I'm currently playing around with linear regression in R, and I've come up with a regression that fits data quite well. I'm just having some problems with interpreting the coefficients of my model. I know how to interpret log-log models in a simpler form, but when I have interactions I'm not quite sure how to interpret them.
Here's my output from R:
Call:
lm(formula = log(y) ~ log(x1) + x2 * log(x1) + x3 * log(x1) +
I(x3^2), data = Data)
Residuals:
Min 1Q Median 3Q Max
-0.56943 -0.12082 0.00012 0.11123 0.54579
Coefficients:
Estimate Std.

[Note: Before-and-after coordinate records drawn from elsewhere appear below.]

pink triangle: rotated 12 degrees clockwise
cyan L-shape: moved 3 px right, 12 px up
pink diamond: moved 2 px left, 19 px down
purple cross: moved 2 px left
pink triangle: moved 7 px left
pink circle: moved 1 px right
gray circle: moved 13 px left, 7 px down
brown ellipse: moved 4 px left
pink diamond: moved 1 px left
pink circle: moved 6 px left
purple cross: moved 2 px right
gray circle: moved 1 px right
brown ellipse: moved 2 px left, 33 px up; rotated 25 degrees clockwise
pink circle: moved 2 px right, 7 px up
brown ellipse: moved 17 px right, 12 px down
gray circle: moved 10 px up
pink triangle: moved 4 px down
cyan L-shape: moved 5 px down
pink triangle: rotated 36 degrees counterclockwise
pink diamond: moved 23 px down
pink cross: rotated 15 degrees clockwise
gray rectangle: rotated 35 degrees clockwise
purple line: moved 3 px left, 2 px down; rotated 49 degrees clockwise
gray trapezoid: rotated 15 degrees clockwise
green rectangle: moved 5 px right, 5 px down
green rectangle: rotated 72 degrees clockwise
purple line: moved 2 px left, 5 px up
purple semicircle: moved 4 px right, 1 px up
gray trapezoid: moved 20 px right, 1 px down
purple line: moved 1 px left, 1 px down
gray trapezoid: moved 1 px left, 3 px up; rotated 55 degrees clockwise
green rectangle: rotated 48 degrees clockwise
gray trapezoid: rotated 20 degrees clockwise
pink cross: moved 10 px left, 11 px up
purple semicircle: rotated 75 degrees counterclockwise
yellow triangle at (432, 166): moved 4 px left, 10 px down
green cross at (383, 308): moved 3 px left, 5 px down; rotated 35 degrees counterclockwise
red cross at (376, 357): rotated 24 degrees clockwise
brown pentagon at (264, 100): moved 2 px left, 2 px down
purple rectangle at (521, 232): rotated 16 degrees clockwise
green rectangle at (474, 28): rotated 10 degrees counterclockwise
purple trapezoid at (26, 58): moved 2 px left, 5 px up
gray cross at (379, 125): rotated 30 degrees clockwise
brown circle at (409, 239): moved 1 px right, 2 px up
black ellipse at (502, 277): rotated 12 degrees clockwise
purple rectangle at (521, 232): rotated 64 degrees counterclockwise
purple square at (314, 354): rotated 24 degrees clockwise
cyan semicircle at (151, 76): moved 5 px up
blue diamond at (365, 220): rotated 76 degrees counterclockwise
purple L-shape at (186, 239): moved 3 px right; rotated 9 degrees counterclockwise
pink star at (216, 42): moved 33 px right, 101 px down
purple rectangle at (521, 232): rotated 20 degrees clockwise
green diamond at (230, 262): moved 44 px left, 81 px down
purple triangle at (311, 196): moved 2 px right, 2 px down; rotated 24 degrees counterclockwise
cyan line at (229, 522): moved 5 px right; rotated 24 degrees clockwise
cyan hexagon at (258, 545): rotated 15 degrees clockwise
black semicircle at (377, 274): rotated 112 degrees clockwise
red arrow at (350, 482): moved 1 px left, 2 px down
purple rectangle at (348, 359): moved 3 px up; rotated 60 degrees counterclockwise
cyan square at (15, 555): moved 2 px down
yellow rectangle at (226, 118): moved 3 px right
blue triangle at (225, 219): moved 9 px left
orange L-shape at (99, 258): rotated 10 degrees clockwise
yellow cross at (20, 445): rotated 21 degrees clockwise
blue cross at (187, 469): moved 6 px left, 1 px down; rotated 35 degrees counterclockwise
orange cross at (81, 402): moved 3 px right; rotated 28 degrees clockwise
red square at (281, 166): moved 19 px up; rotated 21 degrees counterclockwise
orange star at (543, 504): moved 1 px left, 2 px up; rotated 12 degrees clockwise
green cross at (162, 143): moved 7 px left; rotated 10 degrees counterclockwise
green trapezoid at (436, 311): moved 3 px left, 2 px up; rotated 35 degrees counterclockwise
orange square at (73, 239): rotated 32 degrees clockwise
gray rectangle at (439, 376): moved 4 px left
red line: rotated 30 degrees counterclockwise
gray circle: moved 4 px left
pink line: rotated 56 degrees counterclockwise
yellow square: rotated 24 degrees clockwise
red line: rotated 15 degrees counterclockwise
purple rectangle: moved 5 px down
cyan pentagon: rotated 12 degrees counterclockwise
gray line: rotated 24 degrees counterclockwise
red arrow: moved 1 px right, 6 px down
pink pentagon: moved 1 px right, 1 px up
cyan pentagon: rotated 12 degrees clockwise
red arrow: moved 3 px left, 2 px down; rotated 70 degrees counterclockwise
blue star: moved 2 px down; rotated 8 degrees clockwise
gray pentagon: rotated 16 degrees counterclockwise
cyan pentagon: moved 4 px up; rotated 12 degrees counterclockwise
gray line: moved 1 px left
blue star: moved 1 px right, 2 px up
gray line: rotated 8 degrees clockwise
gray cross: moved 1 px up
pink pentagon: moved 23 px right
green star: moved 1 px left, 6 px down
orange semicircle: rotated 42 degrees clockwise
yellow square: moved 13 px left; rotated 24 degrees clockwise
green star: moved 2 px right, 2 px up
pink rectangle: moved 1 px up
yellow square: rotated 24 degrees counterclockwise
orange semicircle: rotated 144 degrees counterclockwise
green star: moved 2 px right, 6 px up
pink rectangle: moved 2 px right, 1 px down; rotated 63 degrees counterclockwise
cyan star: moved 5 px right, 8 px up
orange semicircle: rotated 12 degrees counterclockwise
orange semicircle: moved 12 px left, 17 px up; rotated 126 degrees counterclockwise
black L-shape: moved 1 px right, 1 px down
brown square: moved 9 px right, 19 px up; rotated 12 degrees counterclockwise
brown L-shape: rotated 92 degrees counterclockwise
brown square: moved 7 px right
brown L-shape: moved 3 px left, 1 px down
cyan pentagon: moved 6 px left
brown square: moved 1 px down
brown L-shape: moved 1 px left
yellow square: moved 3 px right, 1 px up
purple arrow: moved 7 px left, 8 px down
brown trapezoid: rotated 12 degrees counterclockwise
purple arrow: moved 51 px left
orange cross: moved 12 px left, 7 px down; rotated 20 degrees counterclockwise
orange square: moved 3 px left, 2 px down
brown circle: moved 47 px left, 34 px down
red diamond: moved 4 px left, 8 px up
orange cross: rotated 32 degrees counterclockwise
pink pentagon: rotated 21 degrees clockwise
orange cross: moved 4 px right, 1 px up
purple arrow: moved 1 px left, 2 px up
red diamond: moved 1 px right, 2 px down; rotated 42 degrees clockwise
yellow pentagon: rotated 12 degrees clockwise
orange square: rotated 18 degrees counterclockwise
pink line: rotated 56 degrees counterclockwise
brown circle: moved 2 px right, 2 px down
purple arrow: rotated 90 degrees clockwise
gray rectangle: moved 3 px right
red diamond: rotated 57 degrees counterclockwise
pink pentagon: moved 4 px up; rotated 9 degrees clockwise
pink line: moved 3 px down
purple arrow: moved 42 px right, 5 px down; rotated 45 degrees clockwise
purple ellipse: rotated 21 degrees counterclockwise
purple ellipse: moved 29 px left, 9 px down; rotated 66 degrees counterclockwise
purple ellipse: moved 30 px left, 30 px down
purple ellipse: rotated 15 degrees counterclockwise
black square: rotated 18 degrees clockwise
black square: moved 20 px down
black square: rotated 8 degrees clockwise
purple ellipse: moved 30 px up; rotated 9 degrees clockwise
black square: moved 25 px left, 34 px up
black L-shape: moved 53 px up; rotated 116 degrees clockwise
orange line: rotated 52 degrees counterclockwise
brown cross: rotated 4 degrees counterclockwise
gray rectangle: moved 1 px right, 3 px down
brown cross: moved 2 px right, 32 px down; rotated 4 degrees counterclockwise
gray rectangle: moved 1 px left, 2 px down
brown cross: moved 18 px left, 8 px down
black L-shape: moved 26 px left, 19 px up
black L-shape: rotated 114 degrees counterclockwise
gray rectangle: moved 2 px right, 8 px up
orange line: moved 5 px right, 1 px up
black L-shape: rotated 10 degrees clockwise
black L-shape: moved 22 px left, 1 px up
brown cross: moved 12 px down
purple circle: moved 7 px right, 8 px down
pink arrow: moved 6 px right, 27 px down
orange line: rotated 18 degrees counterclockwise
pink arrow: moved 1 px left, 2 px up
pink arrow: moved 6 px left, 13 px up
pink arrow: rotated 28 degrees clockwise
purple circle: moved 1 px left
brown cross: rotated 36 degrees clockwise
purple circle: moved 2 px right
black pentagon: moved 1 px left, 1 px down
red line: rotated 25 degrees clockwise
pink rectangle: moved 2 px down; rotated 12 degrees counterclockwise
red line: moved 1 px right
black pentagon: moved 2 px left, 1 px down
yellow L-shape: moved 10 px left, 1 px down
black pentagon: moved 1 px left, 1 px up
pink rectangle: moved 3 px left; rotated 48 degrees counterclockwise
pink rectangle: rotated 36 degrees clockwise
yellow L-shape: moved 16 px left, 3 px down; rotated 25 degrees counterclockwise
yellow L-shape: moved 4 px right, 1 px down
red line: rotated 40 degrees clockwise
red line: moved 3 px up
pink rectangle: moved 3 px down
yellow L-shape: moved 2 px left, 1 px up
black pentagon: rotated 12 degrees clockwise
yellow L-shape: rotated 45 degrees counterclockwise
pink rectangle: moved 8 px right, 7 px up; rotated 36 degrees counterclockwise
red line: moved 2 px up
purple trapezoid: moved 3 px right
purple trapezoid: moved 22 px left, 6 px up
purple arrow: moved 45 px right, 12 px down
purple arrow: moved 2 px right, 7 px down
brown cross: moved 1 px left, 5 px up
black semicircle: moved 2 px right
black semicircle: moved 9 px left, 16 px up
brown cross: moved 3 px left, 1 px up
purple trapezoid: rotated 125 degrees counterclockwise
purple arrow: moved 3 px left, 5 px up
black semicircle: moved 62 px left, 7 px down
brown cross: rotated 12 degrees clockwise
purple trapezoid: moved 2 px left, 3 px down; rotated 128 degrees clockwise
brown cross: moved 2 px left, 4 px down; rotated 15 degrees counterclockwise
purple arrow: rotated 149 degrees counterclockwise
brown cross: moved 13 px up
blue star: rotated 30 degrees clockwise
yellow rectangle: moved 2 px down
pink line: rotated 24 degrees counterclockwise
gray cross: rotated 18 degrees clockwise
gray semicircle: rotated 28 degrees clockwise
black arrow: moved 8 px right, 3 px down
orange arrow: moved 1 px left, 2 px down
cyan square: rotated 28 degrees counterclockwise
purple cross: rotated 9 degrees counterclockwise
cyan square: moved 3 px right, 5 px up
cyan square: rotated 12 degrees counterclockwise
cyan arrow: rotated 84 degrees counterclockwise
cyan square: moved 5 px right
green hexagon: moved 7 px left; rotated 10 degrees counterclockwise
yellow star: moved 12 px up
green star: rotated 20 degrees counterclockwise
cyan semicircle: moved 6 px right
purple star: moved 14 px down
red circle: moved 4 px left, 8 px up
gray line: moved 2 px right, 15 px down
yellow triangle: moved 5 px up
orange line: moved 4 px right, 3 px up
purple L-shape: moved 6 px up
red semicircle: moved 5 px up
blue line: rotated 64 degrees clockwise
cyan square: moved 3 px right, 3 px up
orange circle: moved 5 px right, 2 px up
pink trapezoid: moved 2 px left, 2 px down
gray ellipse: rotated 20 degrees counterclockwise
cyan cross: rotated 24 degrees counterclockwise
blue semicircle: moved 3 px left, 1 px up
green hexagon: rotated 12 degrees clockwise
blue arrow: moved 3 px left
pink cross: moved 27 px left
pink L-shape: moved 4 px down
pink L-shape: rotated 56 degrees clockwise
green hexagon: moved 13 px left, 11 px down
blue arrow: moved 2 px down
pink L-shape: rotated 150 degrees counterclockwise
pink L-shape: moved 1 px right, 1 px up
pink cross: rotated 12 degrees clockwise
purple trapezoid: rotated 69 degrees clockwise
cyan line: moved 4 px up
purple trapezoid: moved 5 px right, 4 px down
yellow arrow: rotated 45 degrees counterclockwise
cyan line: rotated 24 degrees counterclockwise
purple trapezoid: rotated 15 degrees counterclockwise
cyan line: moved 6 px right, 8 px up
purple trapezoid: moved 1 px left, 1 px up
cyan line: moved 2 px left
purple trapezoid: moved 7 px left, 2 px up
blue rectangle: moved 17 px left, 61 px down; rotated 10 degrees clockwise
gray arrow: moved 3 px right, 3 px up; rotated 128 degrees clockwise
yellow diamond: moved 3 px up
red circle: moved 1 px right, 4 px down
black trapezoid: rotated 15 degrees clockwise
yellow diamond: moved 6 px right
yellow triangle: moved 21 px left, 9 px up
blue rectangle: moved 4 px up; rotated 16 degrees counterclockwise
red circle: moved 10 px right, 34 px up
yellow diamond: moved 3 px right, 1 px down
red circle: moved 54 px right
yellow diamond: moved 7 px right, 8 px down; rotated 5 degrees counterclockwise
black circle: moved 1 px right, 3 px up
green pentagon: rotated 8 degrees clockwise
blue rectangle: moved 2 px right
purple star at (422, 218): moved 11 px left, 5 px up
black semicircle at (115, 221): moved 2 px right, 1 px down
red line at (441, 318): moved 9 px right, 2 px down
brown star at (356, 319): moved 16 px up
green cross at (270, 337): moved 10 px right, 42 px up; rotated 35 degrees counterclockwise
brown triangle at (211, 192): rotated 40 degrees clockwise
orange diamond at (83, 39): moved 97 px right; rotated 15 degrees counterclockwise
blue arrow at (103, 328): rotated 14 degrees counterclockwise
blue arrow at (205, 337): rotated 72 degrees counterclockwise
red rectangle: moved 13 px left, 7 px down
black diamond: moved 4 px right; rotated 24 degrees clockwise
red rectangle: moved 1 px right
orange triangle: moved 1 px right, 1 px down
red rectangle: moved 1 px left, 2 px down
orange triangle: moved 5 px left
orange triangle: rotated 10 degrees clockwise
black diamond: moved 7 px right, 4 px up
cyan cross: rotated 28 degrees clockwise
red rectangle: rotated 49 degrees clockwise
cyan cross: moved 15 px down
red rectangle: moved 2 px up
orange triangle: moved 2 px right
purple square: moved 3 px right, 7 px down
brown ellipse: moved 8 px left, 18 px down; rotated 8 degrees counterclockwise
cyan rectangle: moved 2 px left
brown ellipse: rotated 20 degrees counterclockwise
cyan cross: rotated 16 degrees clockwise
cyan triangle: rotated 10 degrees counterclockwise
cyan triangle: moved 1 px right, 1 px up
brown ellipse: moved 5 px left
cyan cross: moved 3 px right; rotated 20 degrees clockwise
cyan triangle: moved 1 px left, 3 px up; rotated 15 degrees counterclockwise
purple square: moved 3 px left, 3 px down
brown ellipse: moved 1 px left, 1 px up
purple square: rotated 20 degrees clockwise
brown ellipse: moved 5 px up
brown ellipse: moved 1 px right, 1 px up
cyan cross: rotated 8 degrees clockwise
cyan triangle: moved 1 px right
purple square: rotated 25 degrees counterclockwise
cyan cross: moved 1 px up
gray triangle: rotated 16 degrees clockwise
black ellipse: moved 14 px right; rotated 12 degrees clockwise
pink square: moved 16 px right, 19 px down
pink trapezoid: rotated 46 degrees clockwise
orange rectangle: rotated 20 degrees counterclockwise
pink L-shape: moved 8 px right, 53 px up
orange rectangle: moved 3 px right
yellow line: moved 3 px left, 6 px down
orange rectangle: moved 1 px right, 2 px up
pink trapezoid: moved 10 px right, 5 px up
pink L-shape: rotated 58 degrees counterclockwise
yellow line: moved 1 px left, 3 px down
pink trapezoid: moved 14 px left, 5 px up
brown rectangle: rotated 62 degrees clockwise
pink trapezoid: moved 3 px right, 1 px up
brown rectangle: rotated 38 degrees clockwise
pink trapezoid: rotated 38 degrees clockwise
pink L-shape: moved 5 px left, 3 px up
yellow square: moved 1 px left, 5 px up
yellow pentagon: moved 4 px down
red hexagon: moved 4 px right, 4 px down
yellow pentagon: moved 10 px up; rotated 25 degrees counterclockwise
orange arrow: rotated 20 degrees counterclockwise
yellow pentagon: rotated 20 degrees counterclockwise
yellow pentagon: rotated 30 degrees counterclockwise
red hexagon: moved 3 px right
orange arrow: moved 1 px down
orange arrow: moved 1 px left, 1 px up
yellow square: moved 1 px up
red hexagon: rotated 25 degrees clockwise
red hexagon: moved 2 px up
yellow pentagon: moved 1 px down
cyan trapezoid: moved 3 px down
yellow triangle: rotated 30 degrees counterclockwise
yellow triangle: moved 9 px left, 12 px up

Error t value Pr(>|t|)
(Intercept) -2.393889950 0.545879641 -4.385 0.000025149470154 ***
log(x1) 0.497477722 0.056113496 8.866 0.000000000000009 ***
x2 -0.000264760 0.000055476 -4.773 0.000005220020368 ***
x3 0.041126987 0.017930934 2.294 0.02357 *
I(x3^2) -0.000688879 0.000231778 -2.972 0.00358 **
log(x1):x2 0.000031580 0.000006691 4.720 0.000006494076511 ***
log(x1):x3 0.003145219 0.001277909 2.461 0.01528 *
---
Signif. codes: 0 ‘***’ 0.001 ‘**’ 0.01 ‘*’ 0.05 ‘.’ 0.1 ‘ ’ 1
Residual standard error: 0.1932 on 119 degrees of freedom
Multiple R-squared: 0.9865, Adjusted R-squared: 0.9859
F-statistic: 1454 on 6 and 119 DF, p-value: < 2.2e-16
I've been Googling for the past hour, but I can only find answers to some simpler models like the answer given here: Interpretation of log transformed predictor or http://www.ats.ucla.edu/stat/sas/faq/sas_interpret_log.htm
I hope someone out there can help me with interpreting the interaction terms and the polynomial term in my model.